Attorney General Tommy Thomas said the government is seeking several billion dollars in fines from Goldman Sachs for breaches of securities laws that involved it making false and misleading statements to investors.
He said his office will seek prison sentences of up to 10 years for the former Goldman executives, Roger Ng Chong Hwa and Tim Leissner, who is married to model Kimora Lee Simmons.
Malaysian and U.S. prosecutors allege that bond sales organized by Goldman Sachs for 1MDB provided one of the means for associates of former Malaysian Prime Minister Najib Razak to steal billions from a fund that was ostensibly set up to promote Malaysia’s economic development.
Outrage over the scandal, first reported by Sarawak Report and the Wall Street Journal, resulted in Najib and his party losing power in a historic election defeat earlier this year.

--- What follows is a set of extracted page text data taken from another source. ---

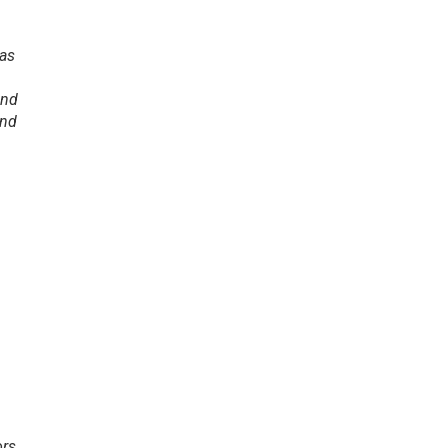
 as
and
And
ors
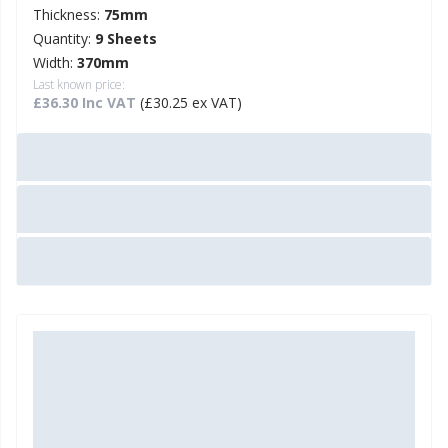
Thickness:
75mm
Quantity:
9 Sheets
Width:
370mm
Last known price:
£36.30 Inc VAT
(£30.25 ex VAT)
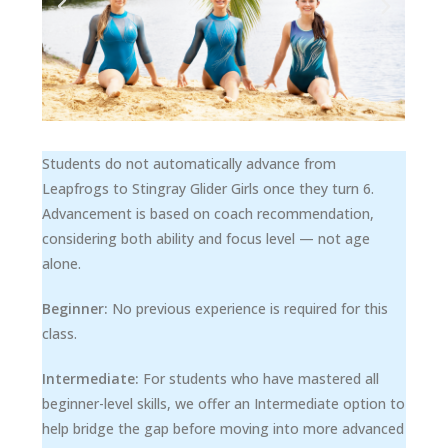
Students do not automatically advance from
Leapfrogs to Stingray Glider Girls once they turn 6.
Advancement is based on coach recommendation,
considering both ability and focus level — not age
alone.
Beginner:
No previous experience is required for this
class.
Intermediate:
For students who have mastered all
beginner-level skills, we offer an Intermediate option to
help bridge the gap before moving into more advanced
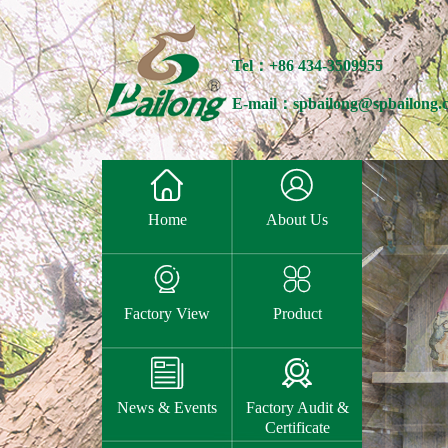
Tel：+86 434-3509955
E-mail：spbailong@spbailong.


Home
About Us


Factory View
Product


News & Events
Factory Audit &
Certificate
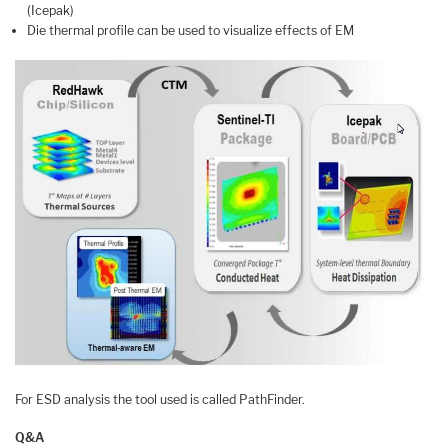
(Icepak)
Die thermal profile can be used to visualize effects of EM
For ESD analysis the tool used is called PathFinder.
Q&A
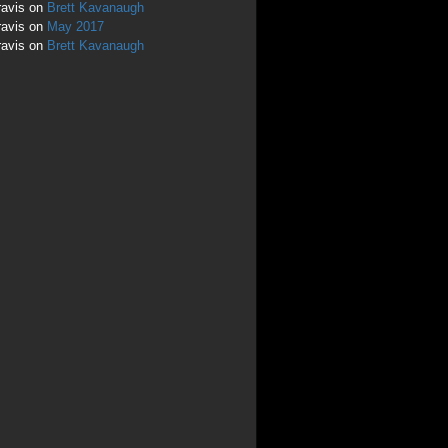
ravis
on
Brett Kavanaugh
ravis
on
May 2017
ravis
on
Brett Kavanaugh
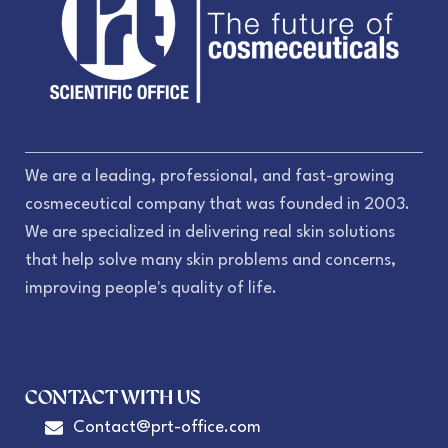
We are a leading, professional, and fast-growing
cosmeceutical company that was founded in 2003.
We are specialized in delivering real skin solutions
that help solve many skin problems and concerns,
improving people's quality of life.
CONTACT WITH US
Contact@prt-office.com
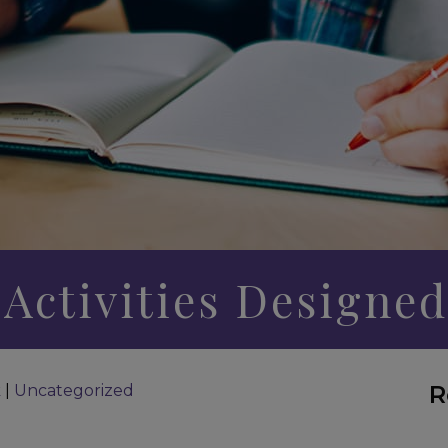
 Activities Designed
R
k
|
Uncategorized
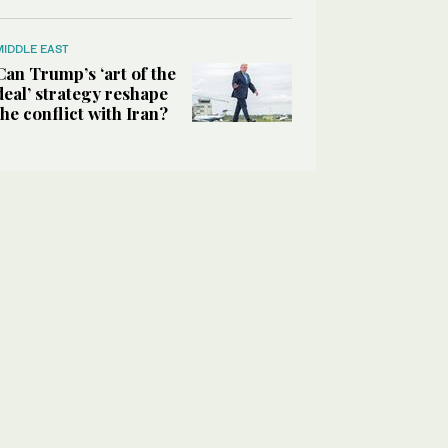
MIDDLE EAST
Can Trump’s ‘art of the
deal’ strategy reshape
the conflict with Iran?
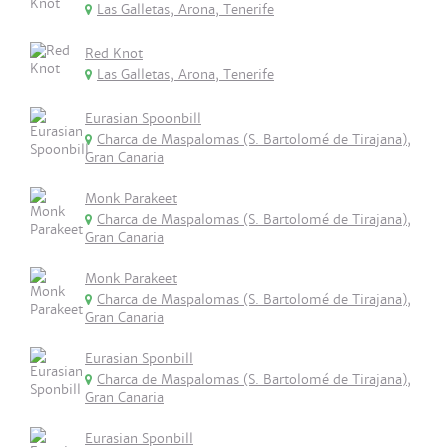
Las Galletas, Arona, Tenerife
Red Knot
Las Galletas, Arona, Tenerife
Eurasian Spoonbill
Charca de Maspalomas (S. Bartolomé de Tirajana),
Gran Canaria
Monk Parakeet
Charca de Maspalomas (S. Bartolomé de Tirajana),
Gran Canaria
Monk Parakeet
Charca de Maspalomas (S. Bartolomé de Tirajana),
Gran Canaria
Eurasian Sponbill
Charca de Maspalomas (S. Bartolomé de Tirajana),
Gran Canaria
Eurasian Sponbill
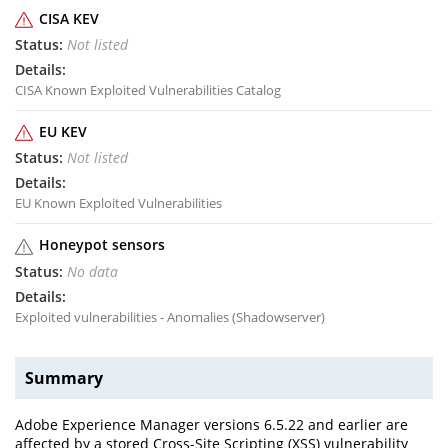
CISA KEV
Not listed
CISA Known Exploited Vulnerabilities Catalog
EU KEV
Not listed
EU Known Exploited Vulnerabilities
Honeypot sensors
No data
Exploited vulnerabilities - Anomalies (Shadowserver)
Summary
Adobe Experience Manager versions 6.5.22 and earlier are
affected by a stored Cross-Site Scripting (XSS) vulnerability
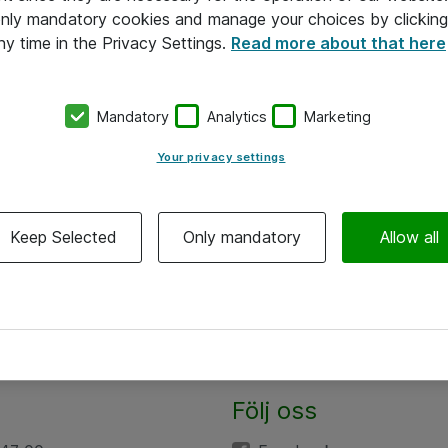
 only mandatory cookies and manage your choices by clicking
ny time in the Privacy Settings.
Read more about that here
Mandatory
Analytics
Marketing
Your privacy settings
Keep Selected
Only mandatory
Allow all
Följ oss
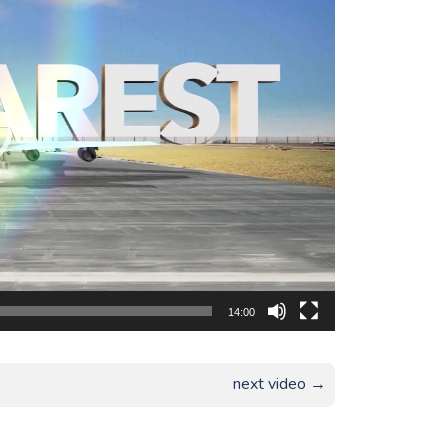
14:00
next video →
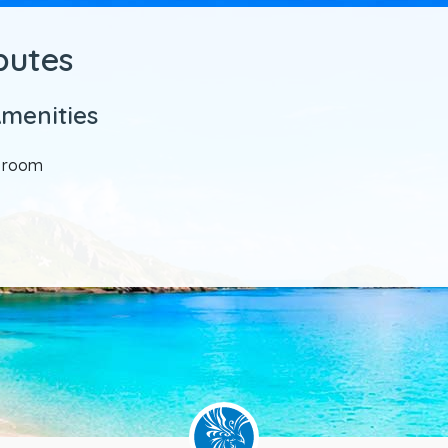
ibutes
Amenities
y room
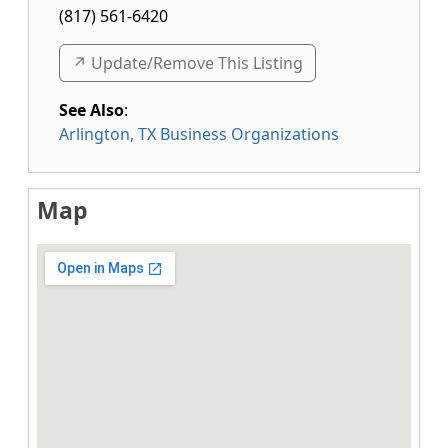
(817) 561-6420
↗️ Update/Remove This Listing
See Also
:
Arlington, TX Business Organizations
Map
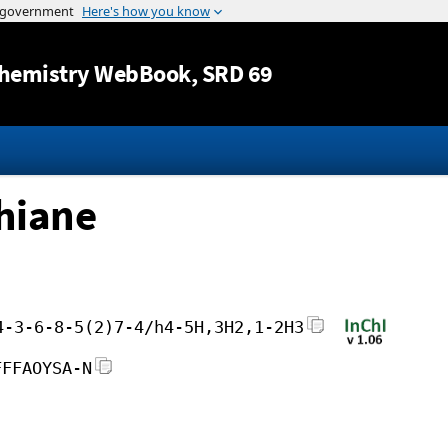
Jump to content
hemistry WebBook
, SRD 69
thiane
4-3-6-8-5(2)7-4/h4-5H,3H2,1-2H3
FFFAOYSA-N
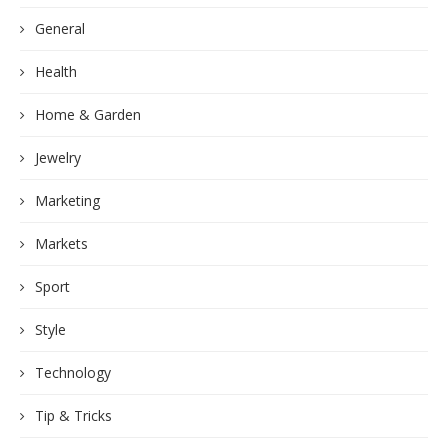
General
Health
Home & Garden
Jewelry
Marketing
Markets
Sport
Style
Technology
Tip & Tricks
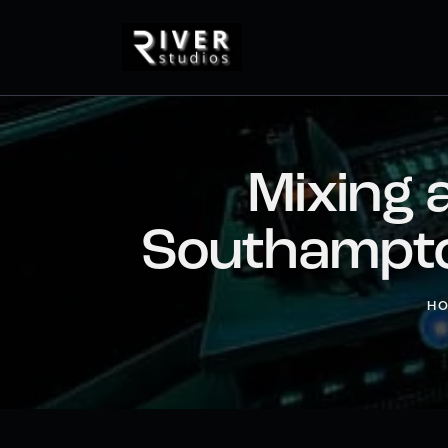
Mixing 
Southampto
H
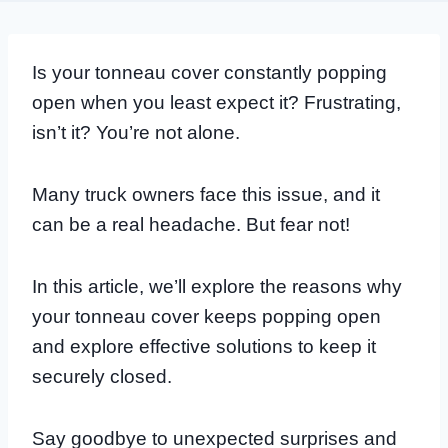
Is your tonneau cover constantly popping
open when you least expect it? Frustrating,
isn’t it? You’re not alone.
Many truck owners face this issue, and it
can be a real headache. But fear not!
In this article, we’ll explore the reasons why
your tonneau cover keeps popping open
and explore effective solutions to keep it
securely closed.
Say goodbye to unexpected surprises and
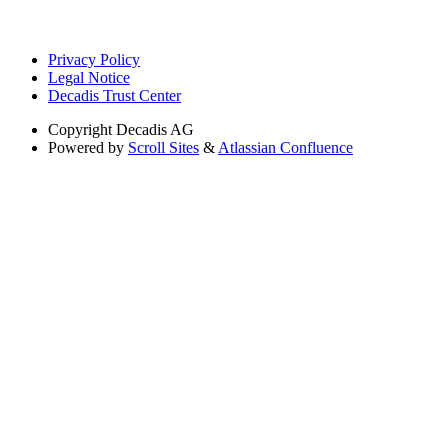
Privacy Policy
Legal Notice
Decadis Trust Center
Copyright
Decadis AG
Powered by
Scroll Sites
&
Atlassian Confluence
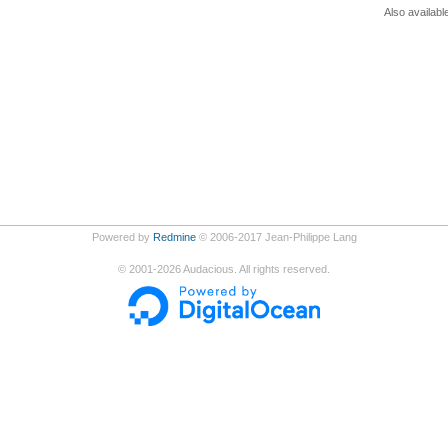
Also availabl
Powered by
Redmine
© 2006-2017 Jean-Philippe Lang
©
2001-2026
Audacious. All rights reserved.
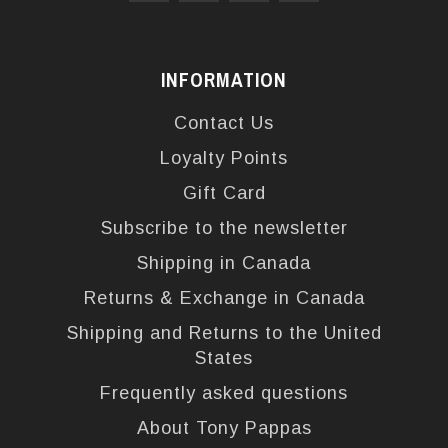
INFORMATION
Contact Us
Loyalty Points
Gift Card
Subscribe to the newsletter
Shipping in Canada
Returns & Exchange in Canada
Shipping and Returns to the United
States
Frequently asked questions
About Tony Pappas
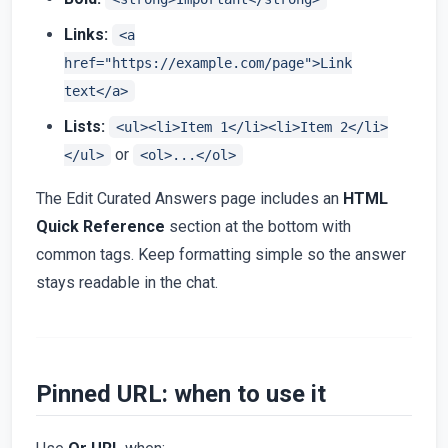
Links:
<a
href="https://example.com/page">Link
text</a>
Lists:
<ul><li>Item 1</li><li>Item 2</li>
or
</ul>
<ol>...</ol>
The Edit Curated Answers page includes an
HTML
Quick Reference
section at the bottom with
common tags. Keep formatting simple so the answer
stays readable in the chat.
Pinned URL: when to use it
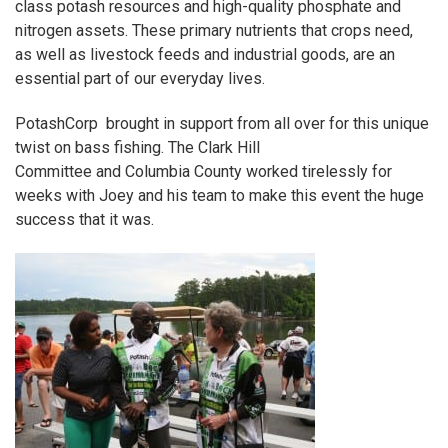
class potash resources and high-quality phosphate and
nitrogen assets. These primary nutrients that crops need,
as well as livestock feeds and industrial goods, are an
essential part of our everyday lives.
PotashCorp
brought in support from all over for this unique
twist on bass fishing. The
Clark Hill
Committee
and
Columbia County
worked tirelessly for
weeks with Joey and his team to make this event the huge
success that it was.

Najib himself is facing corruption charges.
U.S. legal filings that are part of a Justice Department civil case to recover assets bought with 1MDB funds allege the money was used to finance Hollywood films and spent on luxuries such as diamond jewelry for Najib’s wife, a yacht, artworks and high-end properties.
Thomas said $2.7 billion was stolen from three bond sales organized by subsidiaries of Goldman Sachs. The investment bank, he said, received $600 million in fees for organizing the bond deals, which was several times higher than industry norms.
Leissner and Ng conspired with Najib associate Jho Low, a key architect of the fraud, to bribe Malaysian government officials to use Goldman Sachs as the arranger of the bond deals, according to Thomas. They and Goldman Sachs knew that the money would be stolen, he said.
“Having held themselves out as the pre-eminent global adviser/arranger for bonds, the highest standards are expected of Goldman Sachs,” the attorney general’s statement said. “They have fallen far short of any standard. In consequence, they have to be held accountable.”
Prosecutors plan to seek fines “well in excess” of the amount allegedly stolen because of the severity of the violations of Malaysia’s laws, Thomas said.
Goldman Sachs denied any wrongdoing.
“We believe these charges are misdirected and we will vigorously defend them and look forward to the opportunity to present our case,” bank spokesman Edward Naylor said in a statement. “The firm continues to cooperate with all authorities investigating these matters.”